I appreciate very much that Spaceport America was built in New Mexico, and I appreciate that Richard Branson chose the United States as the country to support his ambitious space program. I appreciate the intelligence of both Branson and Bezos for having the know-how and gumption to build rockets. My largest concern, and I do have many, is this: if Bezos wanted to take a teenager to space so badly, why couldn’t it at least have been an American?

I do not like that Bezos’ company is selling their rides to space and is already taking bids but won’t disclose how much a ticket to space would be. That’s the equivalent of saying, “most of you are too poor to ever afford this incredible luxury,” and while that may be a true statement, the point is made even more clear by the fallic shape of the rocket.

Branson didn’t use a rocket like that, NASA doesn’t use rockets shaped like that, SpaceX doesn’t use rockets shaped like that. Why did Bezos make his rocket look like that? Did he do it to flaunt his “stuff” while also saying “look how much money I have!”

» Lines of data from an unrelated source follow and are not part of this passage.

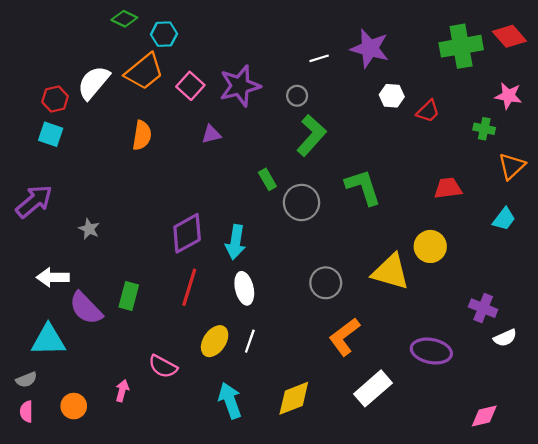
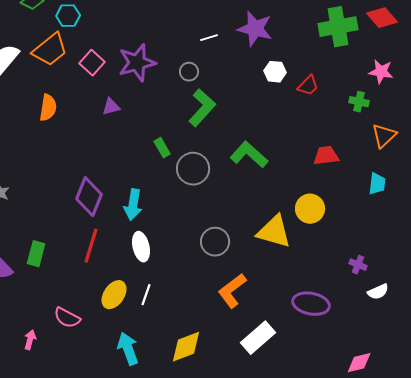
green L-shape: (363, 187) -> (249, 155), turned -30
cyan trapezoid: (504, 219) -> (377, 184), turned -30
purple diamond: (187, 233) -> (89, 197), turned -39
purple cross: (483, 308) -> (358, 265), size x0.7

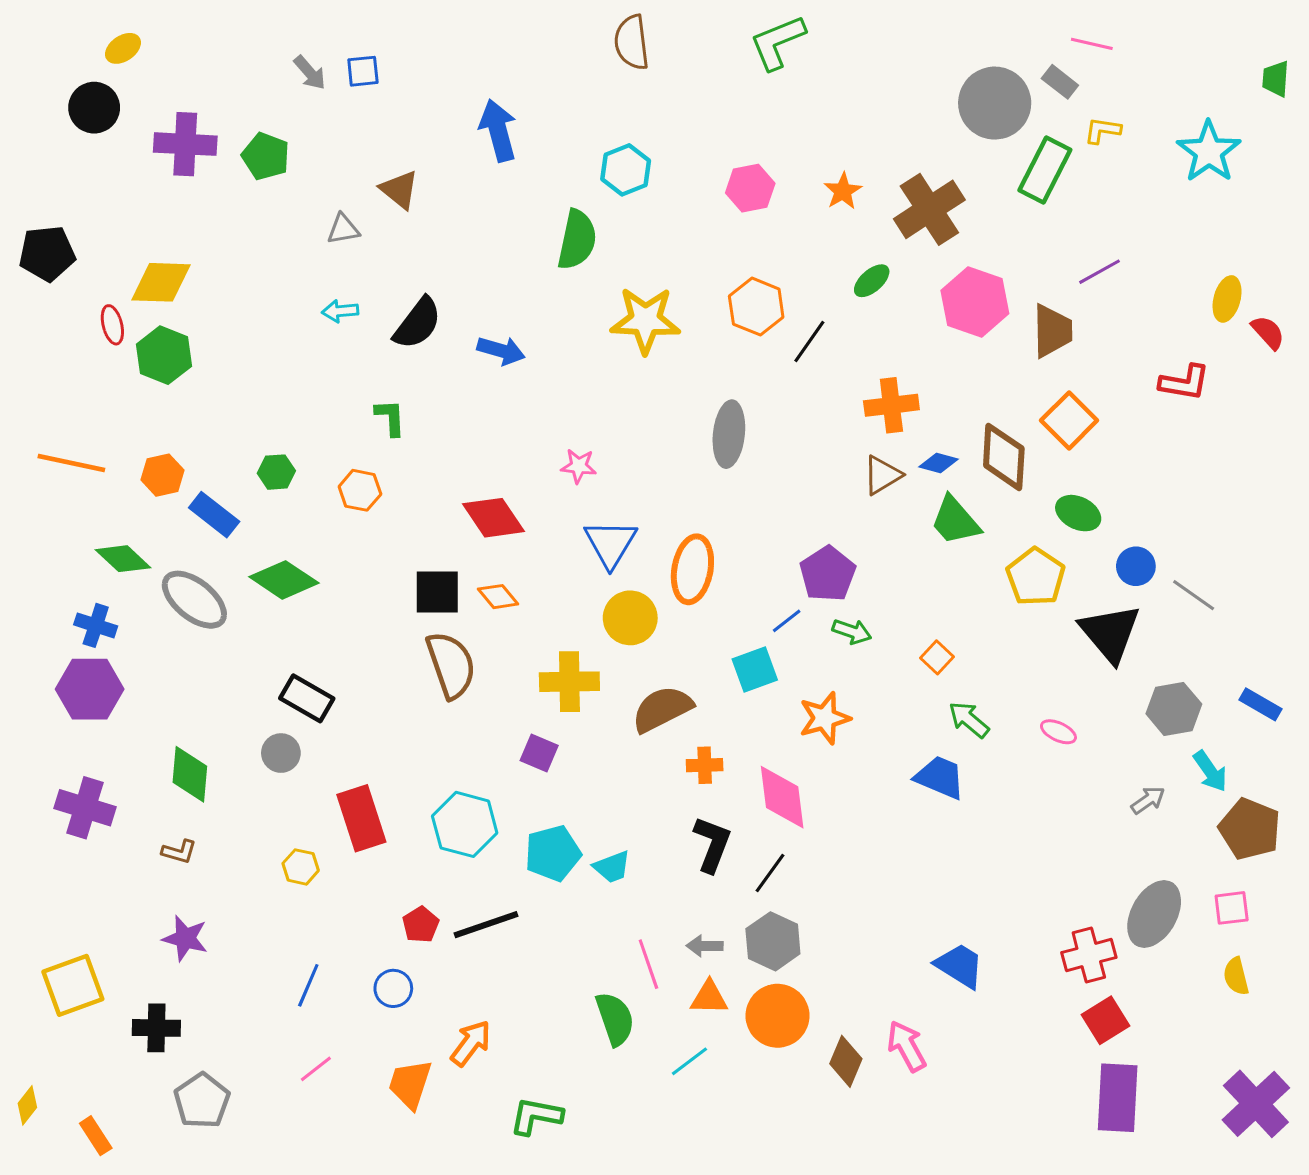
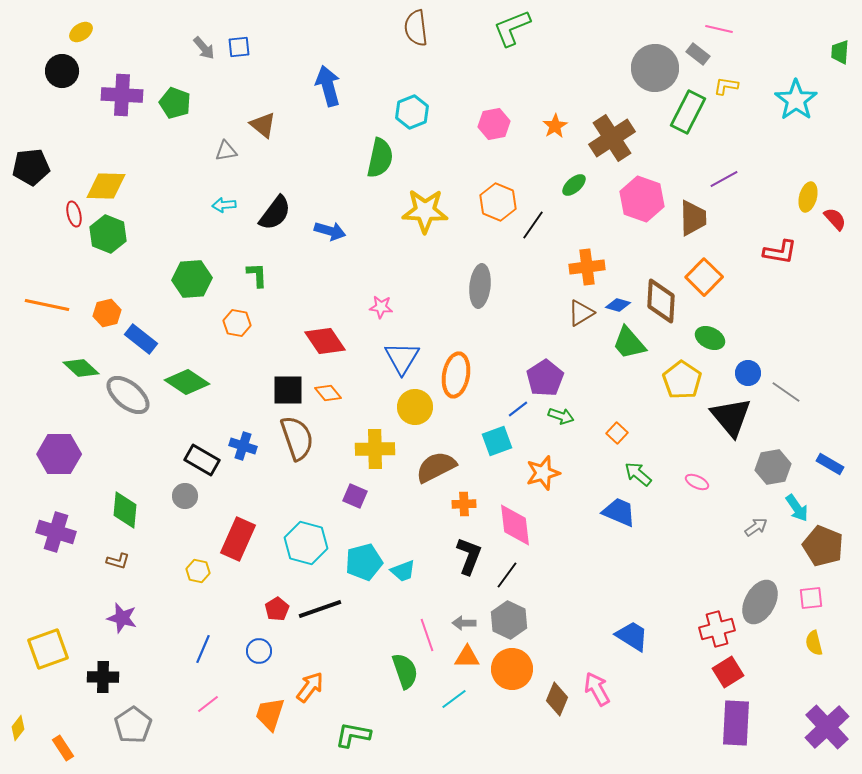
green hexagon: (276, 472) -> (192, 279), moved, size x1.6
blue cross: (96, 625) -> (243, 446), moved
red rectangle: (361, 818) -> (238, 539), turned 42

I have a problem with people who have extraordinary wealth and don’t use it in thanksgiving or charity for the people around them. I have a problem with people who have extraordinary wealth and don’t use it to fix their nation’s ailing infrastructure. I have a problem with people who have extraordinary wealth and don’t use it for the betterment of their society. Instead, millions of dollars were wasted on this greed race.

The good news to this billionaire space race is that the ability to colonize the stars is suddenly probable. As the Earth becomes more unstable as a result of climate change and the places that humans can inhabit shrink, we will need a frontier to expand. Space is not our final frontier, because humanity has a future, it may be challenging but humanity will always find a way to survive and eventually thrive. Millions of years of evolution led humanity to this point, to the point where, in my lifetime, humans will be colonizing other planets.

The future is exciting, I only wish we had American Heroes that we could look up to like in the 20th Century.